Hi,
I have 150 samples of expression data for two different conditions(or experiments).
can correlation (e.g. cor() in R) be enough to tell relations between random or pre-selected sets of genes?
Also what extra work required/better to do to validate it (only computationally) more or to go further?
NOTE: lets assume we pick only correlations between genes which p-vale <0.005 and cor > 0.70 or < -0.70 , if you also thing another correlation value is better, please tell.
Edit:
Data type: expression
Species: Human
Conditions samples: A = 90 samples , B = 60 samples , Total = 150
Genes: a set of desired genes
Aim: find correlation between those genes.
I appreciate your comments
could you specify which type of data ? expression ?
Yes expression data.
how many samples / genes / condition / what is the species ? and more important What is the hypothesis you want to test ? You should edit your question to add these informations.
Now I added some more info.
ok thanks. IMO you should try a hierarchical clustering on the genes. In R:
if A is your expression matrix (columns = samples ; row = genes)

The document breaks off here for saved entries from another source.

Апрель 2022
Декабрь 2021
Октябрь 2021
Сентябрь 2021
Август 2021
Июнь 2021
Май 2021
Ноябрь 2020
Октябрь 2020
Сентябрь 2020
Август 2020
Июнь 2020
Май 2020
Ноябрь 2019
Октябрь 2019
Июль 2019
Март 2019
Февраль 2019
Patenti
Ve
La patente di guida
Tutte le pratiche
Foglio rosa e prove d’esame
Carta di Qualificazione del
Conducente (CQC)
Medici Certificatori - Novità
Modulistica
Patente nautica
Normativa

You could also try WGNCA : https://labs.genetics.ucla.edu/horvath/CoexpressionNetwork/Rpackages/WGCNA/
Yes WGCNA is a good way to find co-expressed genes and then plot them to see how they behave in two different conditions or to what level they are correlated but the correlation plot of even the dendrogram will only reveal correlation if those genes selected are either validated set of genes know in the lab or in published literature if you are using them. Randomly selecting genes for correlation might not work out depending on what criteria you are selecting them. Better to use some published data that gives some set of genes or try WGCNA as mentioned by NicoBxl
Thanks. I used
hclust()
and it gave me unexpected result.e.g.
If geneX and geneY correlation value is 0.60 and p-value <0.005 , in
hclust()
geneX and Y would be more far from each compared to other less correlated genes. Any comment?I am gonna use WGNCA too.

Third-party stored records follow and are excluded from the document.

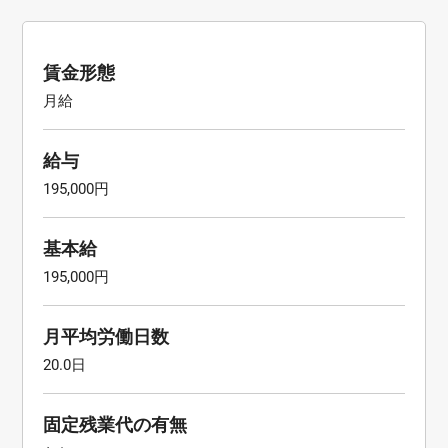
賃金形態
月給
給与
195,000円
基本給
195,000円
月平均労働日数
20.0日
固定残業代の有無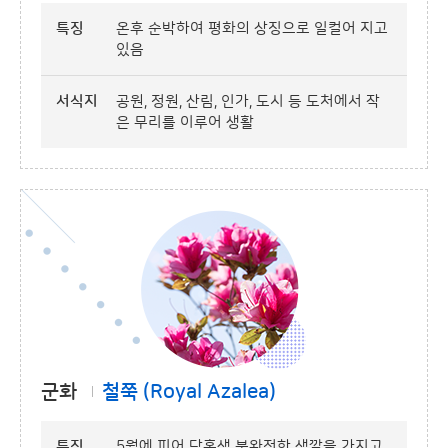
특징
온후 순박하여 평화의 상징으로 일컬어 지고
있음
서식지
공원, 정원, 산림, 인가, 도시 등 도처에서 작
은 무리를 이루어 생활
군화
철쭉 (Royal Azalea)
특징
5월에 피어 담홍색 불완전한 색깔을 가지고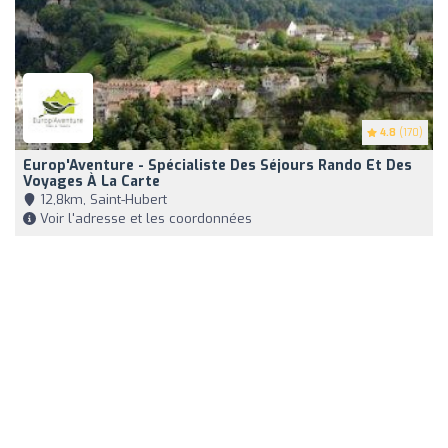
4.8
(170)
Europ'Aventure - Spécialiste Des Séjours Rando Et Des
Voyages À La Carte
12,8km, Saint-Hubert
Voir l'adresse et les coordonnées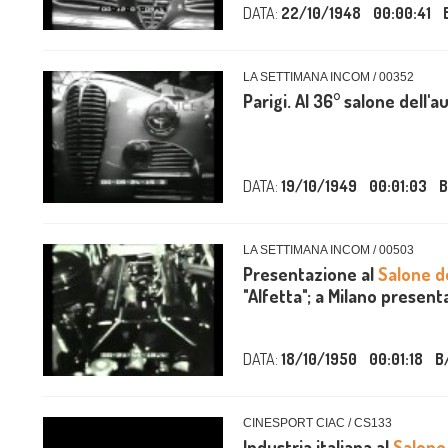
DATA:
22/10/1948
00:00:41
LA SETTIMANA INCOM / 00352
Parigi. Al 36° salone dell'a
DATA:
19/10/1949
00:01:03
B
LA SETTIMANA INCOM / 00503
Presentazione al
Salone de
"Alfetta"; a Milano presenta
DATA:
18/10/1950
00:01:18
B
CINESPORT CIAC / CS133
Industria italiana al
Salone 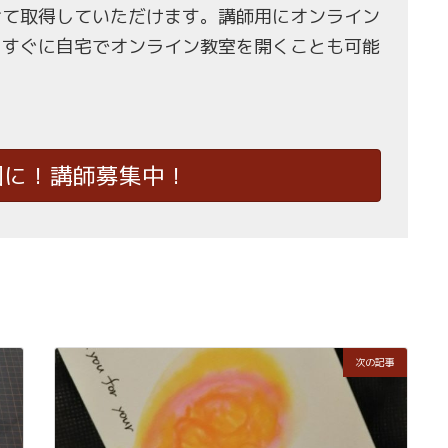
せて取得していただけます。講師用にオンライン
、すぐに自宅でオンライン教室を開くことも可能
国に！講師募集中！
次の記事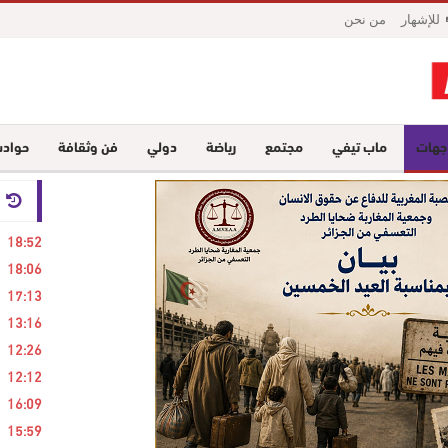
للإشهار
من نحن
جهات
ماب تيفي
مجتمع
رياضة
دولي
فن وثقافة
حواد
24 ساع
18:52
18:06
17:13
13:16
12:26
12:12
16:09
15:59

There is a difference between correlation and co-expression.
Then your suggestion of using WGCNA is for co-expression which is another purpose for me as it tracks genes which up and down together. While I want to do correlation plot for another purpose. Thanks.

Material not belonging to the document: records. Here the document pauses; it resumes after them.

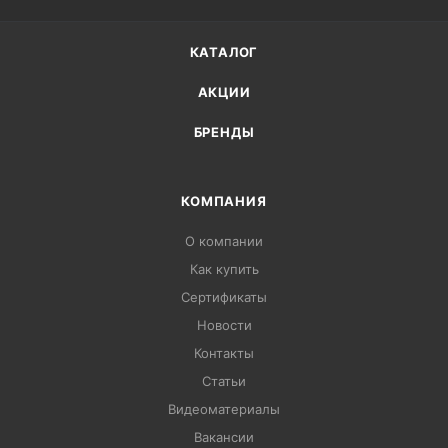
КАТАЛОГ
АКЦИИ
БРЕНДЫ
КОМПАНИЯ
О компании
Как купить
Сертификаты
Новости
Контакты
Статьи
Видеоматериалы
Вакансии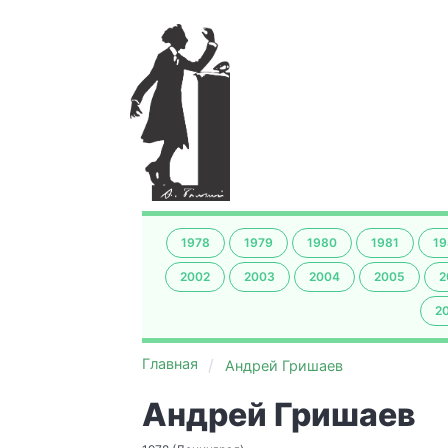
1978
1979
1980
1981
19
2002
2003
2004
2005
2
2
Главная
Андрей Гришаев
Андрей Гришаев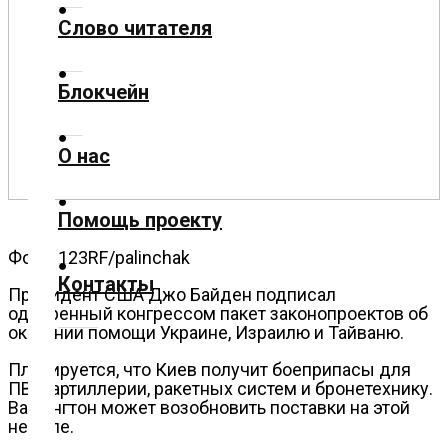
Слово читателя
Технологии
Блокчейн
Экономика
О нас
Слово
читателя
Помощь проекту
Блокчейн
Фото: 123RF/palinchak
Контакты
О
Президент США Джо Байден подписал
одобренный конгрессом пакет законопроектов об
нас
оказании помощи Украине, Израилю и Тайваню.
Планируется, что Киев получит боеприпасы для
Помощь
ПВО, артиллерии, ракетных систем и бронетехнику.
проекту
Вашингтон может возобновить поставки на этой
неделе.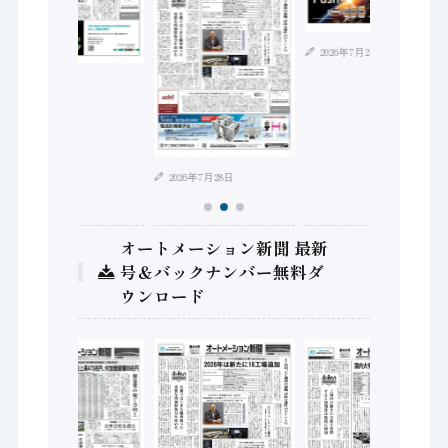
2026年7月21日
2026年8月4日
2026年7月28日
オートメーション新聞 最新
号＆バックナンバー無料ダ
ウンロード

You can use classical unsupervised clustering for your genes of interest on the normalized expression value between samples coming from both the conditions. This will help you to find the correlation coefficient and if these also cluster your samples in 2 classes category wise . So try that. Then take a look at this link here how WGCNA is used and can be exploited your hypothesis. See also here and you can take a look how to select specific gene modules as well.Take a look at different clustering methods as well.
Thank you. Lets say 2 clusters happen, how to do Correlation Coefficient for them? is it embedded inside the unsupervised method or u mean to do it separately?